As promised here's some pics of my car/rack/bike combo. I mountain bike also (mostly actually) but, this gives you the idea.

(the car's on ProKit springs btw....for anyone who might care)


----------



## scubastevect64 (Mar 1, 2008)

thanks for the pics


----------



## Bryank930 (Jun 12, 2006)

How about a shot of the back of the car without the rack mounted. I would consider this for my car ONLY if the hitch is well hidden and doesn't hang way down. The ideal hitch for me would be something like my parents used to have on their old van. The drawbar was about 4" wide and about 1/2" thick, and was WELL hidden under the bumper. I'll have to try to find something like that for my car...

Bryan


----------



## dgaddis1 (Jul 1, 2007)

Just look at the my first pic above, you can see the hitch pretty well there. I wouldn't say it's well hidden, but I wouldn't say it's very noticable either. I chose the hitch because I don't like the look of any of the roof racks (not to mention the noise and decreased gas mileage) and I don't want to put a trunk rack on my paint. With the hitch, nothing ever touches the car, which is what I wanted.


----------



## vans380 (Sep 11, 2005)

Thread revival...! I just got a Civic SI coupe...do you have to drill to attach the Curt hitch, or does it just bolt on to the car? What is the cost of the hitch?


----------



## ZoSoSwiM (Dec 2, 2005)

My Curt hitch for my 07 Impreza was direct bolt on. Check etrailer.com and they should be able to give you a general idea. I bought my hitch and Thule T2 off them.. great prices and free shipping since I spent enough.


----------



## Jayem (Jul 16, 2005)

Bryank930 said:


> How about a shot of the back of the car without the rack mounted. I would consider this for my car ONLY if the hitch is well hidden and doesn't hang way down.
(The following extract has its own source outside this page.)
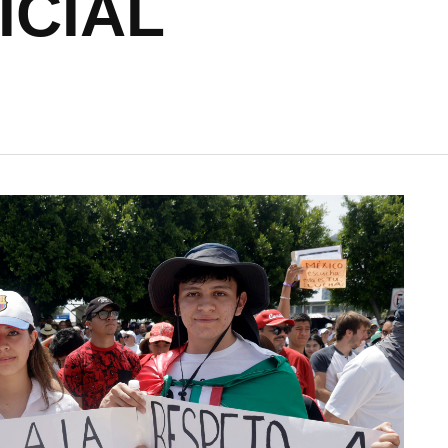
ICIAL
If it's going to be totally hidden, it is going to hang "way down" and cause the rack to hang way down and possibly cause problems on sloped roads/driveways. I haven't seen many hitches that stick out much at all, and you can only notice them from certain points of view (directly behind) anyway. Way less of an eyesore than a roof-rack any day. There is sometimes a problem with those "hidden" hitches and low sports cars, because they are just too low. The T2 does have good approach-clearance, but if the hitch is too low then it doesn't matter.


----------



## lobos8403 (Nov 28, 2004)

Its just bolt on, the only thing u need to do is cut the heat shield for the muffler a bit but u can almost do that with a hardy pair of scissors. Other then that its pretty cake if u have a freind to help. The directions suck btw..


----------



## wormvine (Oct 27, 2005)

lobos8403 said:


> Its just bolt on, the only thing u need to do is cut the heat shield for the muffler a bit but u can almost do that with a hardy pair of scissors. Other then that its pretty cake if u have a freind to help. The directions suck btw..


Damn Lobos, I never thought South Florida was so identifiable until I saw your picture. 
If I had to guess, Those pics were taken in West Broward CO. Looks like my old hometown of Coral Springs.


----------